Right to Dream’s Fuseina Mumuni has been reflecting on her appearance in the Fifa Under-17 Women’s World Cup in Costa Rica, after Ghana’s Black Maidens exited the tournament at the quarter-final stage.
Mumuni made history by becoming the first RtD Academy pupil to represent Ghana at a Fifa World Cup and was also named as the youngest player at the tournament, at the age of 12.
The Wa-born player was part of the Ghana squad that breezed through a tough group that included North Korea, Germany and Canada.
“It was a dream come true to go to the World Cup. I had many experiences that I know will have helped my football and character development,” Mumuni told Goal Ghana.
“I had to change my style of play to suit the team’s playing style. The weather in Alabama in the US [the Black Maidens’ pre-tournament base] was also very cold, which took a while to get used to. We stayed there for about two weeks and played some friendly matches, and I got the chance to play in one of them.
“When we arrived in Costa Rica, the older girls in the team played the first game against North Korea and we won. The weather and food was similar to Ghana so it really felt like home.”

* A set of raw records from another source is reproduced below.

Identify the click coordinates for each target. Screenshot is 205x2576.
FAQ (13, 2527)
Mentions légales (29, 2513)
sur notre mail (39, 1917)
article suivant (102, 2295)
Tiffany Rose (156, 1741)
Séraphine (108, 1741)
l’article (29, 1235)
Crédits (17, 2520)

The Black Maidens eventually lost 4-3 on penalties to Italy in the quarter-finals, despite a spirited performance that saw them draw 2-2 in regulation time. As the youngest player in the Ghana team, the combative midfielder said she had a lot of catching up to do.

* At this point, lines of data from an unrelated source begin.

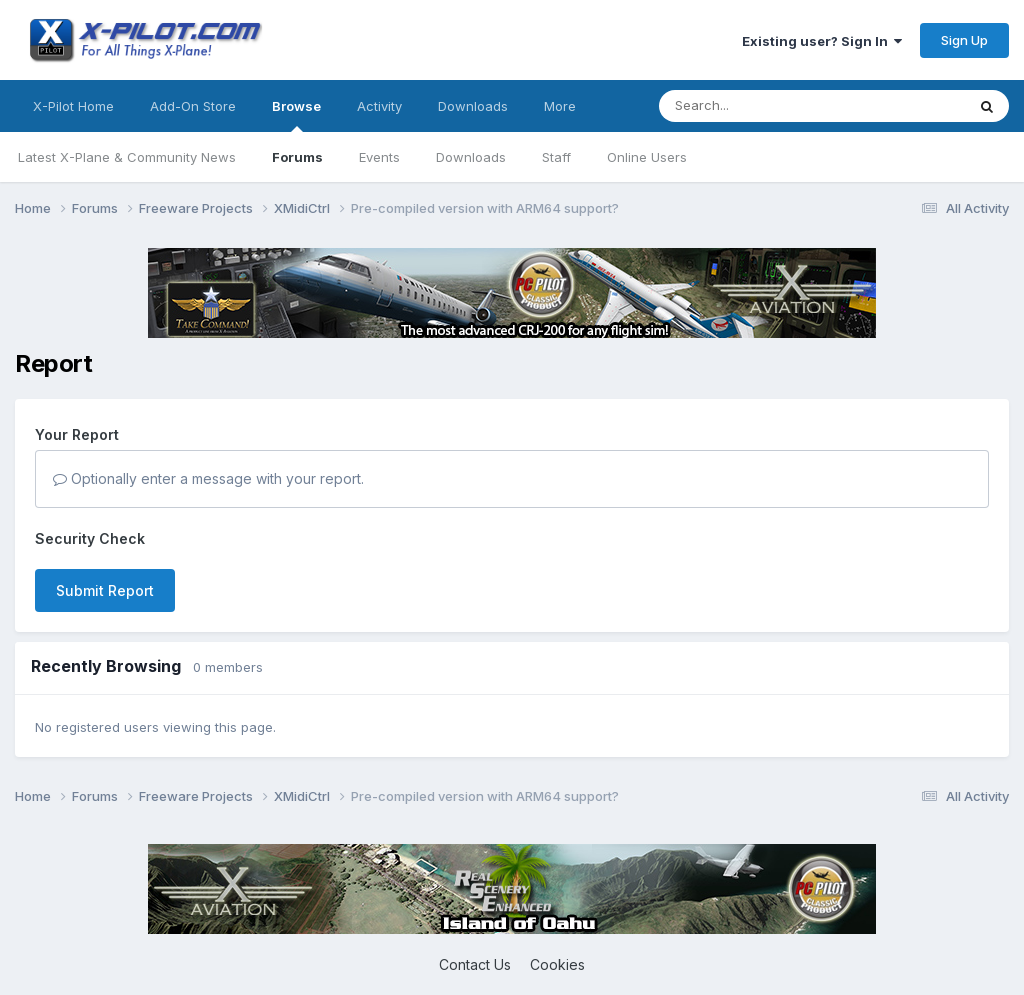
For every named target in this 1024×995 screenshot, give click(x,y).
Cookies (557, 964)
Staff (556, 157)
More (560, 106)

Mumuni reflected: “When I heard I was the youngest player at the tournament, it suddenly dawned on me that I needed to work harder to catch up with the older girls. I always tried my best, no matter the situation.
“As they say, football is played with the mind and not age. I decided that if I was the youngest at the tournament, I was going to do my utmost to help and support the team even if I don’t get the chance to play.
“I was interviewed more than 10 times by the media – the attention was a new experience for me. And, of course, it was a shame not to get the chance to prove myself in one of the tournament matches but, with hard work, I know my time will come.”
Despite not making an appearance in the tournament, the youngster is taking a lot of positives from her experience and is looking forward to the next tournament.
“The coach told me that he brought me to the tournament to have a feel of what it takes to play in a big tournament,” she said, adding: “He said there were a lot of players who needed to play in their first U-17 tournament before making the step to the U-20s.”
“For me, I think I have gained a lot of experience being with the team and look forward to the next tournament.”
Mumuni’s national call-up comes just 10 months after Right to Dream, in partnership with Tullow Oil, established Africa’s first residential girls’ football academy, in May 2013. The girls’ academy provides the pupils, who are drawn from underprivileged backgrounds, with an opportunity to develop their potential through a unique programme of education, character and football.
Mumuni is confident she has opened up opportunities for other RtD girls with her appearance at the tournament.
“Yes, I think so. Even if I did not get a chance to play, I always did something that many people will remember. I always did something different when we went to stadium.
“In Alabama and during our time in Costa Rica, anytime we returned from training I made sure I found a way to help out. For instance, carrying the team ice-chest – anything I could to support the squad.
“I’m more experienced now than my colleagues at the Academy. I think everybody in the team noticed I was different from the other girls in terms of my character,” she concluded.